The first thing we associate with democracy is voting and elections. But the democracy-as-voting picture is limited. When voting in a referendum, for example, we choose over a predefined set of options. How and which options are included is not subjected to the vote; voting in itself says nothing of this.

So the question is, can the decision process be extended backwards to determine the option set? We could have a “pre-vote”, where we choose over a previous, wider set of predefined options to determine which of those end up in the final vote. But that just repeates the problem at an earlier stage.

The solution is to do away with the idea of a predefined set of options altogether, to allow the voters themselves to suggest any number of options in a distributed fashion. In this way, people not only contribute knowledge by selecting from a set of options, but more thoroughly by creating the options themselves, in an unrestricted way. This poses aditional challenges of course, because choosing an option out of a list is simpler than creating said options.

We can call this opening of proposal elaboration to all participants collaborative proposal elaboration (see also collaborative government). Just as voting aggregates information in the shape of individual votes, collaborative proposal elaboration aggregates information in the shape of free form contributions. Because proposals are normally described with text, these contributions take the form of editing[1]; our predefined options are thus generalized to arbitrary text documents[2].

This presents a wider view of democracy, where decision making is not just limited to voting over proposals, but includes elaborating the proposals themselves. Let’s review the process. First, we have some matter we wish to make a decision about. Then, people present and elaborate proposals in an unrestricted and distributed way.
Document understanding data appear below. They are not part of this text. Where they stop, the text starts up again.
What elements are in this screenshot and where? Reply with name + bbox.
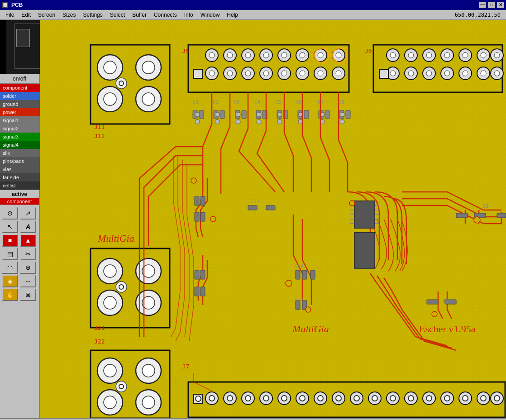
minimize-button[interactable]: — bbox=[479, 2, 486, 8]
menu-edit[interactable]: Edit bbox=[18, 11, 34, 19]
layer-vias[interactable]: vias bbox=[0, 165, 40, 173]
menu-file[interactable]: File bbox=[2, 11, 18, 19]
cursor-tool[interactable]: ↖ bbox=[2, 220, 18, 233]
c14-label: C14 bbox=[192, 196, 201, 201]
via-tool[interactable]: ⊙ bbox=[2, 207, 18, 220]
svg-point-123 bbox=[257, 112, 261, 117]
svg-point-205 bbox=[481, 396, 486, 401]
svg-point-197 bbox=[408, 396, 414, 401]
menu-settings[interactable]: Settings bbox=[79, 11, 106, 19]
layer-signal4[interactable]: signal4 bbox=[0, 141, 40, 149]
layer-signal1[interactable]: signal1 bbox=[0, 116, 40, 124]
layer-ground[interactable]: ground bbox=[0, 100, 40, 108]
svg-point-38 bbox=[119, 384, 124, 389]
strip-tool[interactable]: ▤ bbox=[2, 248, 18, 260]
svg-point-75 bbox=[408, 52, 414, 58]
svg-point-207 bbox=[494, 396, 500, 401]
fill-tool[interactable]: ▲ bbox=[20, 234, 36, 247]
svg-point-177 bbox=[227, 396, 233, 401]
svg-point-97 bbox=[481, 71, 486, 76]
maximize-button[interactable]: □ bbox=[488, 2, 495, 8]
menu-screen[interactable]: Screen bbox=[34, 11, 59, 19]
svg-point-183 bbox=[282, 396, 287, 401]
svg-point-16 bbox=[142, 93, 155, 105]
menu-window[interactable]: Window bbox=[197, 11, 224, 19]
svg-rect-152 bbox=[200, 287, 205, 296]
svg-rect-112 bbox=[304, 110, 309, 119]
menu-sizes[interactable]: Sizes bbox=[59, 11, 79, 19]
svg-text:C2: C2 bbox=[213, 99, 219, 105]
window-title: PCB bbox=[11, 2, 478, 8]
close-button[interactable]: ✕ bbox=[497, 2, 504, 8]
svg-rect-147 bbox=[195, 212, 199, 221]
svg-point-46 bbox=[263, 52, 269, 58]
svg-rect-158 bbox=[302, 270, 307, 279]
svg-point-44 bbox=[245, 52, 251, 58]
svg-point-24 bbox=[104, 296, 116, 309]
active-label: active bbox=[0, 190, 39, 198]
layer-signal3[interactable]: signal3 bbox=[0, 133, 40, 141]
svg-rect-100 bbox=[379, 69, 388, 78]
menu-select[interactable]: Select bbox=[106, 11, 129, 19]
svg-point-42 bbox=[227, 52, 233, 58]
svg-point-166 bbox=[210, 216, 216, 222]
layer-farside[interactable]: far side bbox=[0, 173, 40, 181]
c12-label: C12 bbox=[294, 297, 303, 303]
svg-rect-157 bbox=[296, 270, 300, 279]
measure-tool[interactable]: ⊕ bbox=[20, 261, 36, 274]
multigia-label-1: MultiGia bbox=[97, 233, 134, 244]
svg-text:C1: C1 bbox=[193, 99, 199, 105]
layer-silk[interactable]: silk bbox=[0, 149, 40, 157]
svg-text:C5: C5 bbox=[275, 99, 281, 105]
menu-connects[interactable]: Connects bbox=[150, 11, 181, 19]
svg-point-195 bbox=[390, 396, 396, 401]
j7-label: J7 bbox=[182, 363, 190, 370]
text-tool[interactable]: A bbox=[20, 220, 36, 233]
svg-rect-106 bbox=[242, 110, 246, 119]
layer-power[interactable]: power bbox=[0, 108, 40, 116]
svg-point-79 bbox=[444, 52, 450, 58]
svg-point-68 bbox=[318, 71, 323, 76]
route-tool[interactable]: ↗ bbox=[20, 207, 36, 220]
svg-point-172 bbox=[432, 311, 437, 317]
layer-component[interactable]: component bbox=[0, 84, 40, 92]
svg-point-201 bbox=[444, 396, 450, 401]
onoff-button[interactable]: on/off bbox=[0, 74, 39, 84]
svg-point-175 bbox=[209, 396, 215, 401]
menu-info[interactable]: Info bbox=[181, 11, 197, 19]
arc-tool[interactable]: ◠ bbox=[2, 261, 18, 274]
select-tool[interactable]: ◈ bbox=[2, 275, 18, 287]
layer-netlist[interactable]: netlist bbox=[0, 181, 40, 190]
svg-point-93 bbox=[444, 71, 450, 76]
j11-label: J11 bbox=[94, 124, 105, 130]
svg-point-73 bbox=[390, 52, 396, 58]
menu-help[interactable]: Help bbox=[223, 11, 242, 19]
svg-point-85 bbox=[494, 52, 500, 58]
coordinates-display: 650.00,2821.50 bbox=[451, 11, 504, 19]
svg-point-60 bbox=[245, 71, 251, 76]
svg-point-203 bbox=[463, 396, 468, 401]
layer-pinspads[interactable]: pins/pads bbox=[0, 157, 40, 165]
svg-rect-114 bbox=[325, 110, 329, 119]
svg-point-99 bbox=[494, 71, 500, 76]
hand-tool[interactable]: ✋ bbox=[2, 288, 18, 301]
cut-tool[interactable]: ✂ bbox=[20, 248, 36, 260]
svg-point-118 bbox=[195, 119, 200, 124]
svg-point-77 bbox=[426, 52, 432, 58]
lock-tool[interactable]: ⊠ bbox=[20, 288, 36, 301]
svg-point-87 bbox=[390, 71, 396, 76]
statusbar: component, grid=1.00:10,45_/,R, line=10.… bbox=[0, 418, 506, 420]
svg-point-122 bbox=[236, 119, 240, 124]
svg-rect-133 bbox=[354, 201, 375, 228]
rect-tool[interactable]: ■ bbox=[2, 234, 18, 247]
flip-tool[interactable]: ↔ bbox=[20, 275, 36, 287]
svg-point-185 bbox=[300, 396, 305, 401]
menu-buffer[interactable]: Buffer bbox=[129, 11, 150, 19]
svg-point-187 bbox=[318, 396, 323, 401]
layer-solder[interactable]: solder bbox=[0, 92, 40, 100]
svg-rect-134 bbox=[354, 233, 375, 269]
layer-signal2[interactable]: signal2 bbox=[0, 124, 40, 133]
svg-point-48 bbox=[282, 52, 287, 58]
pcb-canvas[interactable]: J5 J6 J11 J12 J21 J22 J7 C1 C2 C3 C4 C5 … bbox=[40, 20, 506, 418]
svg-text:C6: C6 bbox=[296, 99, 302, 105]
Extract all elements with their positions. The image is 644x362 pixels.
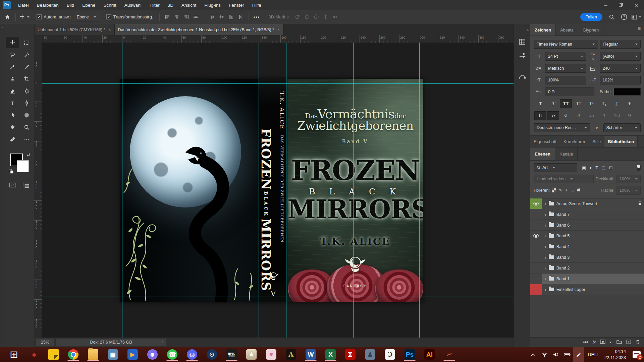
background-color[interactable] <box>17 160 29 172</box>
blend-mode-dropdown[interactable]: Hindurchwirken <box>534 175 594 183</box>
healing-tool[interactable] <box>6 133 19 145</box>
path-select-tool[interactable] <box>6 109 19 121</box>
home-icon[interactable] <box>3 12 12 22</box>
type-style-button[interactable]: TT <box>560 99 572 108</box>
panel-tab[interactable]: Zeichen <box>530 24 556 36</box>
panel-tab[interactable]: Ebenen <box>530 147 555 160</box>
close-tab-icon[interactable]: × <box>109 27 111 32</box>
tracking-field[interactable]: 240 <box>600 64 641 73</box>
menu-item[interactable]: Bearbeiten <box>33 0 63 10</box>
layer-row[interactable]: › Einzelteil-Lager <box>530 284 644 295</box>
notification-center[interactable]: 2 <box>629 347 644 362</box>
minimize-button[interactable] <box>598 0 613 10</box>
magic-wand-tool[interactable] <box>20 49 33 60</box>
layer-visibility-toggle[interactable] <box>530 274 542 284</box>
layer-row[interactable]: › Band 6 <box>530 220 644 231</box>
taskbar-app-icon[interactable] <box>63 347 83 362</box>
type-style-button[interactable]: T <box>534 99 546 108</box>
align-vertical-centers-icon[interactable] <box>217 12 226 22</box>
layer-effects-icon[interactable]: fx <box>592 340 595 345</box>
align-bottom-edges-icon[interactable] <box>226 12 236 22</box>
opentype-button[interactable]: T <box>598 111 610 120</box>
lock-transparency-icon[interactable] <box>552 188 556 192</box>
panel-tab[interactable]: Bibliotheken <box>604 136 638 147</box>
new-layer-icon[interactable] <box>626 340 631 345</box>
crop-tool[interactable] <box>20 73 33 84</box>
layer-visibility-toggle[interactable] <box>530 284 542 295</box>
opentype-button[interactable]: fi <box>534 111 546 120</box>
language-dropdown[interactable]: Deutsch: neue Rec... <box>534 123 590 132</box>
close-tab-icon[interactable]: × <box>277 27 280 32</box>
layer-row[interactable]: › Autor, Genre, Tonwert <box>530 198 644 209</box>
pen-settings-icon[interactable] <box>573 347 584 362</box>
layer-visibility-toggle[interactable] <box>530 220 542 230</box>
clock[interactable]: 04:14 22.11.2023 <box>601 349 629 360</box>
opacity-field[interactable]: 100% <box>616 175 641 183</box>
vertical-scale-field[interactable]: 100% <box>545 76 586 84</box>
font-family-dropdown[interactable]: Times New Roman <box>534 40 598 49</box>
taskbar-app-icon[interactable]: ✂ <box>439 347 459 362</box>
paint-bucket-tool[interactable] <box>20 85 33 97</box>
menu-item[interactable]: Schrift <box>99 0 120 10</box>
taskbar-app-icon[interactable]: W <box>301 347 321 362</box>
pen-tool[interactable] <box>20 97 33 109</box>
taskbar-app-icon[interactable]: ☎ <box>162 347 182 362</box>
menu-item[interactable]: Ansicht <box>177 0 200 10</box>
auto-select-checkbox[interactable] <box>37 14 42 19</box>
clone-stamp-tool[interactable] <box>6 73 19 84</box>
opentype-button[interactable]: st <box>560 111 572 120</box>
layer-row[interactable]: › Band 5 <box>530 231 644 241</box>
transform-controls-checkbox[interactable] <box>106 14 111 19</box>
menu-item[interactable]: Fenster <box>225 0 248 10</box>
layer-visibility-toggle[interactable] <box>530 252 542 262</box>
search-icon[interactable] <box>607 12 616 22</box>
lock-pixels-icon[interactable]: ✎ <box>559 188 562 193</box>
expand-chevron-icon[interactable]: › <box>545 265 546 271</box>
brush-tool[interactable] <box>20 61 33 72</box>
layer-visibility-toggle[interactable] <box>530 198 542 209</box>
align-horizontal-centers-icon[interactable] <box>172 12 182 22</box>
menu-item[interactable]: Ebene <box>78 0 99 10</box>
marquee-tool[interactable] <box>20 37 33 48</box>
shape-tool[interactable] <box>20 109 33 121</box>
menu-item[interactable]: Hilfe <box>248 0 265 10</box>
taskbar-app-icon[interactable]: ω <box>182 347 202 362</box>
layer-filter-type-icon[interactable]: ▢ <box>601 165 605 170</box>
move-tool[interactable] <box>6 37 19 48</box>
collapsed-panel-paths-icon[interactable] <box>514 70 531 83</box>
delete-layer-icon[interactable] <box>636 340 640 345</box>
baseline-shift-field[interactable]: 0 Pt <box>545 87 594 96</box>
layer-row[interactable]: › Band 1 <box>530 274 644 284</box>
language-indicator[interactable]: DEU <box>584 352 601 357</box>
align-right-edges-icon[interactable] <box>182 12 191 22</box>
leading-field[interactable]: (Auto) <box>600 52 641 61</box>
battery-icon[interactable] <box>561 347 573 362</box>
tray-chevron-icon[interactable] <box>527 347 539 362</box>
taskbar-app-icon[interactable]: ▦ <box>103 347 123 362</box>
opentype-button[interactable]: ½ <box>624 111 636 120</box>
default-colors-icon[interactable] <box>9 169 13 174</box>
opentype-button[interactable]: aa <box>585 111 597 120</box>
eraser-tool[interactable] <box>6 85 19 97</box>
menu-item[interactable]: Filter <box>146 0 164 10</box>
anti-alias-dropdown[interactable]: Schärfer <box>603 123 641 132</box>
menu-item[interactable]: 3D <box>164 0 177 10</box>
lock-artboard-icon[interactable]: ▭ <box>571 188 574 193</box>
layer-visibility-toggle[interactable] <box>530 231 542 241</box>
lock-all-icon[interactable] <box>577 189 580 191</box>
panel-menu-icon[interactable]: ≡ <box>635 26 644 31</box>
lock-position-icon[interactable]: + <box>565 188 568 193</box>
collapsed-panel-brushes-icon[interactable] <box>514 49 531 62</box>
taskbar-app-icon[interactable] <box>44 347 63 362</box>
lasso-tool[interactable] <box>6 49 19 60</box>
panel-tab[interactable]: Korrekturer <box>560 136 589 147</box>
layer-row[interactable]: › Band 7 <box>530 209 644 220</box>
opentype-button[interactable]: ơ <box>547 111 559 120</box>
distribute-vertical-icon[interactable] <box>236 12 245 22</box>
align-top-edges-icon[interactable] <box>208 12 217 22</box>
type-style-button[interactable]: T <box>611 99 623 108</box>
layer-filter-type-icon[interactable]: ▣ <box>582 165 586 170</box>
layer-filter-type-icon[interactable]: ◐ <box>589 165 592 170</box>
layer-row[interactable]: › Band 4 <box>530 241 644 252</box>
document-size-info[interactable]: Dok: 27,6 MB/1,76 GB <box>56 339 166 346</box>
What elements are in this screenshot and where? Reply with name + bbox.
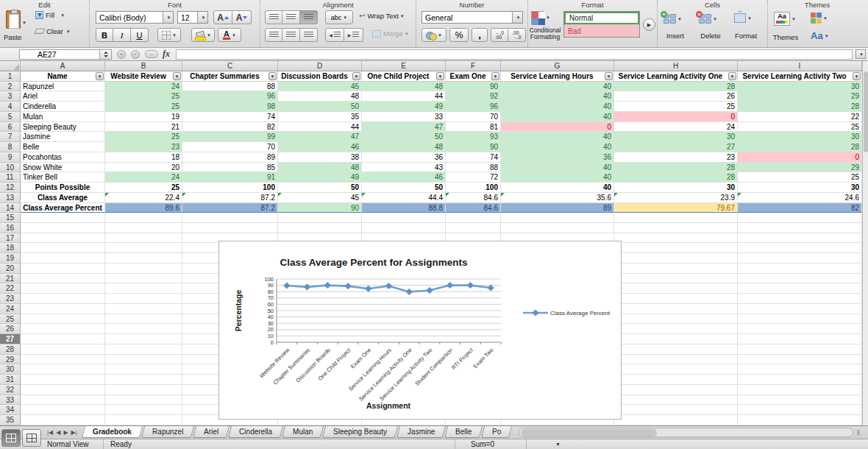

Finally, people vote on any of these freely created proposals to select one (or many).

But let’s repeat the same pattern of thinking we began with: who decides what matters are to be decided upon? Who creates the context in which our decision making process occurs? If it is up to some central authority to pose matters on which to decide, we are again limiting the scope of the decision process (although it is less limited than the case of predefined options)

The solution is the same as above: anyone can propose matters on which to decide. And the definition of “the matter” is itself a text document that is voted upon. With this final piece, we have extended our decision process to include all the stages[3]. From proposing to decide on some matter, to the elaboration of the possible proposals to resolve the matter, to the selection of the proposal that is finally accepted.


[1] Ideally, this collaborative editing of text occurs in a medium that facilitates communication and debate. Debate can be an information aggregation process for voting as well as for policy elaboration. In the latter case, there are probably specific mechanisms that aid debate in the context of editing text, such as those seen here.

[2] In contrast to predefined options, arbitrary text documents represent a much wider solution space. This added flexibility allows more precise and earlier information aggregation as well as presenting opportunities for consensus during collaborative (and realtime) editing of text.

[3] Although the creation of the voting space itself, that is, the set of people that can participate in some decision making domain, is left specified. In one scenario, voting spaces could be created by anyone, and permission to join a voting space could be granted following a vote put to all existing members. An unrestricted approach to creating any number of these voting spaces would support spontaneous community formation.